Allah Subhanahu wa Ta’ala berfirman (yang artinya):
“Allah menghendaki kemudahan bagimu dan tidak menghendaki kesukaran bagimu.” (Al-Baqarah: 185)
Dinul Islam adalah ajaran dan tuntunan yang diturunkan dari sisi Sang Pencipta, Pemelihara, Pemilik langit, bumi serta segala isinya, termasuk manusia tentunya. Sehingga Allah Subhanahu wa Ta’ala adalah Dzat yang Maha Mengetahui batas kekuatan, kemampuan, serta potensi manusia. Oleh karena itu Allah Subhanahu wa Ta’ala pun menetapkan syari’at yang sesuai dengan kemampuan mereka dan bukan kemauan hawa nafsu mereka. Dinul Islam tidaklah menghendaki kesukaran, namun justru datang dengan membawa kemudahan.
Nabi Shallallahu ‘alaihi wa sallam bersabda:
 إِنَّ الدِّيْنَ يُسْرٌ وَلَنْ يُشَادَّ الدِّيْنَ أَحَدٌ إِلاَّ غَلَبَهُ
“Sesungguhnya agama ini (Islam) mudah, dan tidak ada seorang pun yang mempersulitnya melainkan (agama itu) mengalahkan dia (mengembalikan dia kepada kemudahan).” (HR Al-Bukhari no. 39)
Islam bukan agama ritual penyiksaan diri, Islam memberi keringanan tatkala sakit atau tidak mendapatkan air dengan bertayammum sebagai pengganti wudhu. Islam menekankan untuk menyegerakan berbuka puasa bila telah tiba waktunya, bahkan melarang puasa terus-menerus setiap hari selain puasa Ramadhan.
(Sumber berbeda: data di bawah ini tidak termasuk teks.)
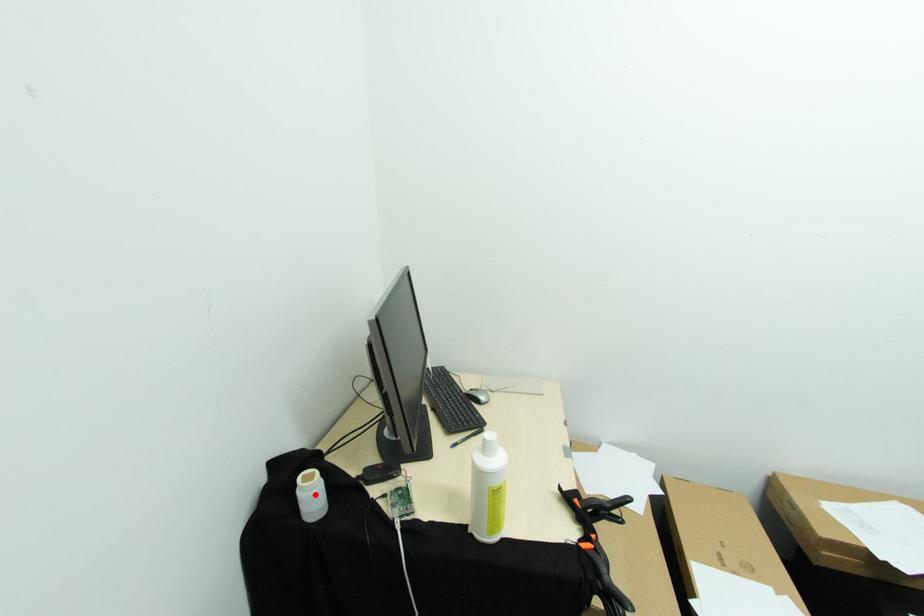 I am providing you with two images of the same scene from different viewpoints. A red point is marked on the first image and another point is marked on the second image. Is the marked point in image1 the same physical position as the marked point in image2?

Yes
Islam juga menekankan pentingnya shalat malam, namun melarang melaksanakannya semalam suntuk. Islam mensyariatkan untuk menikah, melarang praktik membujang bagi pemeluknya.
Wahai saudaraku, semoga Allah Subhanahu wa Ta’ala memuliakan kita. Sebagai contoh dalam urusan kematian, Islam menuntunkan demikian praktis dan mudah. Jika ada seorang muslim yang meninggal dunia maka jenazahnya cukup dimandikan, dikafani, dishalati, dimakamkan dan juga disunnahkan dimintakan ampun kepada Allah Subhanahu wa Ta’ala.
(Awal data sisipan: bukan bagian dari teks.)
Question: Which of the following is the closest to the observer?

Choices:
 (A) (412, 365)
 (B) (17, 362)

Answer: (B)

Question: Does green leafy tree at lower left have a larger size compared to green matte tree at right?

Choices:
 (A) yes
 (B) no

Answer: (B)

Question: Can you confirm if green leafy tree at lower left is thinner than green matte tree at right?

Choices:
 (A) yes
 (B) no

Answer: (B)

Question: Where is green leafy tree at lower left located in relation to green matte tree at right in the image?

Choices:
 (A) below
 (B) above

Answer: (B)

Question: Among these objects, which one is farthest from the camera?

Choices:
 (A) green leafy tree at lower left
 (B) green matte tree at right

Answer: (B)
Disunnahkan pula kita berta’ziyah  dengan mendoakan dan menghibur keluarga si mayit. Bahkan Rasulullah Shallallahu ‘alaihi wa sallam pernah memerintahkan para sahabat untuk membuat makanan untuk keluarga Ja’far radhiyallahu ‘anhu setelah meninggalnya Ja’far radhiyallahu ‘anhu. Sebagaimana dalam sabda Rasulullah Shallallahu ‘alaihi wa sallam (yang artinya):
“Buatlah makanan untuk keluarga Ja’far, karena sesungguhnya telah datang kepada mereka perkara yang menyibukkan mereka.” (HR. At Tirmidzi)
Ibadah Bersifat Tauqifiyah
Wahai saudaraku di jalan Allah Subhanahu wa Ta’ala, semoga Allah Subhanahu wa Ta’ala menjaga kita. Ketahuilah, ibadah dalam islam adalah bersifat tauqifiyah, ketetapan yang sudah paten, kita tidak boleh kita menambah atau mengurangi dari apa yang telah dituntunkan oleh Rasulullah Shallallahu ‘alaihi wa sallam. Tidak ada celah bagi kita untuk membuat tata cara dan bentuk baru dalam ibadah. Baik buruknya ibadah bukan diukur dari banyak-sedikitnya amalan, namun parameternya adalah keikhlasan dan kesesuaian dengan contoh, tuntunan Nabi Shallallahu ‘alaihi wa sallam. Sehingga Islam itu tidak sulit dan tidak merpersulit, karena tinggal mengikuti contoh praktek Nabi Shallallahu ‘alaihi wa sallam.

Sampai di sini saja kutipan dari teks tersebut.